I was watching an episode of "So you Think you'd Survive" about surviving Avalanches and it took me back to the 1980s when I had to go through one alone at about 10,000 feet up on Mt. Shasta. The operative word here is "I was alone" with no backup and this was before I purchased my first cell phone and even before there was any reception for cell phones at all at this altitude on the mountain.
I was mountaineering skiing and had traversed over from Horse Camp and was planning a relatively level traverse on ski that would take me to the old Ski Bowl Area of the 1950s and 1960s near Panther Meadows Spring. However, that was not to be.
Luckily, though I was above tree line I was on a slope about about 25 degrees to 30 degrees at most. However, if the slope I had been on was 35 to 45 degrees and this had happened I likely wouldn't be here writing this for you now.

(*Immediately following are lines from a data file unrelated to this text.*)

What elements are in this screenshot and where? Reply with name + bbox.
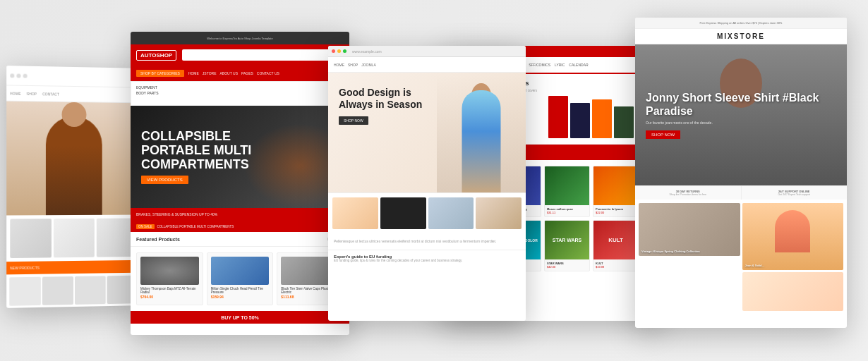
product-name-1: Mickey Thompson Baja MTZ All-Terrain Rad… — [140, 287, 199, 295]
shoe-1[interactable] — [332, 197, 378, 229]
book-price-4: $22.00 — [596, 211, 636, 214]
book-price-7: $42.00 — [547, 265, 587, 269]
mixstore-cta-btn[interactable]: SHOP NOW — [646, 130, 680, 139]
book-card-4[interactable]: Praesent.io In Ipsum $22.00 — [593, 166, 639, 217]
book-cover-3[interactable] — [592, 99, 612, 138]
nav-contact[interactable]: CONTACT US — [257, 71, 279, 75]
shoe-4[interactable] — [476, 197, 522, 229]
center-hero-title: Good Design is Always in Season — [339, 87, 426, 111]
nav-pages[interactable]: PAGES — [241, 71, 253, 75]
book-info-3: Musec nallum quae $31.11 — [545, 205, 589, 216]
mixstore-hero-overlay: Jonny Short Sleeve Shirt #Black Paradise… — [635, 44, 847, 185]
funding-text: EU funding guide, tips & rules for the c… — [334, 259, 520, 262]
nav-home[interactable]: HOME — [188, 71, 199, 75]
bottom-product-3[interactable] — [75, 276, 106, 305]
nav-calendar[interactable]: CALENDAR — [569, 63, 588, 67]
autoshop-sub-nav: SHOP BY CATEGORIES HOME JSTORE ABOUT US … — [131, 66, 349, 81]
fashion-header — [6, 66, 140, 87]
view-products-btn[interactable]: VIEW PRODUCTS — [141, 176, 188, 184]
dropdown-item-body-parts[interactable]: BODY PARTS — [134, 90, 346, 96]
url-bar[interactable]: www.example.com — [352, 49, 382, 54]
book-cover-2[interactable] — [570, 103, 590, 138]
autoshop-search[interactable] — [182, 49, 344, 61]
returns-value: Shop the Promotion Items for free — [639, 193, 737, 196]
nav-home[interactable]: HOME — [10, 91, 20, 95]
promo-text: Free Express Shipping on All orders Over… — [700, 21, 783, 25]
book-cover-grid-3 — [545, 166, 589, 205]
nav-shop[interactable]: SHOP — [27, 91, 37, 95]
nav-item-2[interactable]: SHOP — [348, 63, 358, 67]
product-image-1 — [140, 257, 199, 285]
sale-strip-2: ON SALE COLLAPSIBLE PORTABLE MULTI COMPA… — [131, 221, 349, 232]
book-card-7[interactable]: STAR WARS STAR WARS $42.00 — [544, 220, 590, 271]
book-card-3[interactable]: Musec nallum quae $31.11 — [544, 166, 590, 217]
product-1[interactable] — [10, 219, 52, 258]
bottom-product-1[interactable] — [9, 277, 41, 306]
mixstore-product-2[interactable]: Jean & Solid... — [742, 203, 844, 270]
new-products-label: NEW PRODUCTS — [10, 266, 40, 271]
book-info-4: Praesent.io In Ipsum $22.00 — [593, 205, 638, 216]
center-nav: HOME SHOP JOOMLA — [328, 57, 526, 73]
autoshop-hero: COLLAPSIBLEPORTABLE MULTICOMPARTMENTS VI… — [131, 106, 349, 208]
mixstore-product-3[interactable] — [742, 272, 844, 311]
mixstore-promo-bar: Free Express Shipping on All orders Over… — [635, 18, 847, 29]
mixstore-product-1[interactable]: Vintage #Unique Spring Clothing Collecti… — [639, 203, 740, 256]
autoshop-card: Welcome to ExpressTra Auto Shop Joomla T… — [131, 32, 349, 335]
products-row — [6, 215, 140, 262]
minimize-dot[interactable] — [337, 49, 341, 53]
nav-item-3[interactable]: JOOMLA — [361, 63, 376, 67]
book-price-8: $19.99 — [596, 265, 636, 269]
close-dot[interactable] — [332, 49, 335, 53]
autoshop-top-text: Welcome to ExpressTra Auto Shop Joomla T… — [207, 37, 272, 40]
dot-1 — [10, 73, 14, 78]
mixstore-col-2: Jean & Solid... — [742, 203, 844, 311]
mixstore-nav: MIXSTORE — [635, 29, 847, 44]
mixstore-hero-title: Jonny Short Sleeve Shirt #Black Paradise — [646, 91, 836, 118]
mixstore-hero-image: Jonny Short Sleeve Shirt #Black Paradise… — [635, 44, 847, 185]
center-model — [437, 76, 526, 192]
shop-by-category-btn[interactable]: SHOP BY CATEGORIES — [136, 70, 184, 77]
autoshop-logo[interactable]: AUTOSHOP — [136, 50, 176, 61]
nav-jstore[interactable]: JSTORE — [203, 71, 217, 75]
book-cover-4[interactable] — [614, 106, 634, 138]
featured-products-header: Featured Products ‹ › — [131, 232, 349, 247]
book-cover-1[interactable] — [548, 96, 568, 138]
dropdown-item-equipment[interactable]: EQUIPMENT — [134, 85, 346, 90]
sale-text-1: BRAKES, STEERING & SUSPENSION UP TO 40% — [136, 212, 217, 216]
center-cta-btn[interactable]: SHOP NOW — [339, 116, 368, 125]
nav-comics[interactable]: SFF/COMICS — [529, 63, 550, 67]
product-2[interactable] — [54, 219, 95, 257]
mixstore-info-strips: 30 DAY RETURNS Shop the Promotion Items … — [635, 185, 847, 200]
product-overlay-1: Vintage #Unique Spring Clothing Collecti… — [641, 250, 737, 253]
main-container: HOME SHOP CONTACT NEW PRODUCTS Welcome t… — [0, 0, 868, 361]
autoshop-product-2[interactable]: Milton Single Chuck Head Pencil Tire Pre… — [207, 252, 274, 305]
info-strip-support: 24/7 SUPPORT ONLINE Get 24/7 Expert Tech… — [742, 186, 848, 200]
support-value: Get 24/7 Expert Tech support — [745, 193, 844, 196]
nav-aboutus[interactable]: ABOUT US — [220, 71, 238, 75]
book-cover-grid-7: STAR WARS — [545, 221, 589, 259]
fashion-card: HOME SHOP CONTACT NEW PRODUCTS — [6, 66, 140, 308]
sale-text-2: ON SALE COLLAPSIBLE PORTABLE MULTI COMPA… — [136, 224, 234, 229]
book-card-8[interactable]: KULT KULT $19.99 — [593, 220, 639, 271]
bottom-product-2[interactable] — [42, 276, 73, 305]
browser-toolbar: www.example.com — [328, 46, 526, 57]
model-body — [462, 90, 501, 192]
dot-2 — [16, 73, 20, 78]
book-price-3: $31.11 — [547, 211, 587, 214]
nav-contact[interactable]: CONTACT — [42, 92, 59, 96]
shoe-3[interactable] — [428, 197, 474, 229]
nav-item-1[interactable]: HOME — [334, 63, 344, 67]
center-card: www.example.com HOME SHOP JOOMLA Good De… — [328, 46, 526, 321]
mixstore-logo[interactable]: MIXSTORE — [717, 32, 765, 40]
fashion-hero — [6, 102, 140, 216]
sale-strip: BRAKES, STEERING & SUSPENSION UP TO 40% — [131, 208, 349, 221]
center-model-area — [437, 73, 526, 192]
shoe-2[interactable] — [380, 197, 426, 229]
shoes-row — [328, 192, 526, 233]
nav-lyric[interactable]: LYRIC — [555, 63, 565, 67]
bottom-products — [6, 273, 140, 308]
maximize-dot[interactable] — [343, 49, 346, 53]
autoshop-product-1[interactable]: Mickey Thompson Baja MTZ All-Terrain Rad… — [136, 252, 203, 305]
book-cover-grid-4 — [593, 166, 638, 205]
center-description: Pellentesque ut lectus ultrices venenati… — [334, 239, 520, 244]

Suddenly, I realized the whole area surrounding me for about a block in all directions was moving down the hill really fast. So, I knew if I didn't move as fast as I could to stay on top of this that I was going to be dead. I couldn't make a single mistake and be alive at the end of this. So, I moved my poles and skis as fast as I could to not die to stay up on top of the moving snow as a whole block of it went down the hill. There was no skiing to the side of it because there wasn't that kind of opportunity. All I could do was try to stay on top of it so I could keep breathing. Even working as hard as I possibly could I was up to my waist or chest when I was done and it took me some time to get up out of being so deep into the snow. And on top of this the snow was at least 5 to 10 feet deeper than I was when it stopped too. So, there was at least 15 to 20 feet of snow everywhere even after the avalanche.
I was lucky because I had taken my shirt off because I had been working hard and it was warming up that day in the sun which was okay because I had sun block on and mountain climbing strength sunglasses that likely were bug glasses so no extra light could get to my eyes so they are very close to your face so no light from the side can get into where your eyes are.
But, this also made it very cold during the avalanche when snow was going every which way sort of like a lake, river or ocean going down the hill all at once the size of a city block with me in the very middle.
So, when it finally stopped I was over waist deep in the snow but my chest and arms were out of it even though the snow was kind of cold on my lower torso because I had taken my shirt off.
At this point I finally had time to think about how I had almost died and was very shaken by the whole experience at this point. However, my father always had a saying to shake off near death experiences which was, "A Miss is as good as a mile". Which meant that anything you survive you are still alive so it didn't matter you almost died.
However, this particular incident because I was alone shook me up and I just skied back to my vehicle and and drove back down into Mt. Shasta where I lived then in the mid 1980s.
If I had been with a friend skiing we likely would have just laughed this off as an adventure and continued our traverse to the old Ski lift from the 1950s and 1960s before they tore it all down because of an avalanche which destroyed it.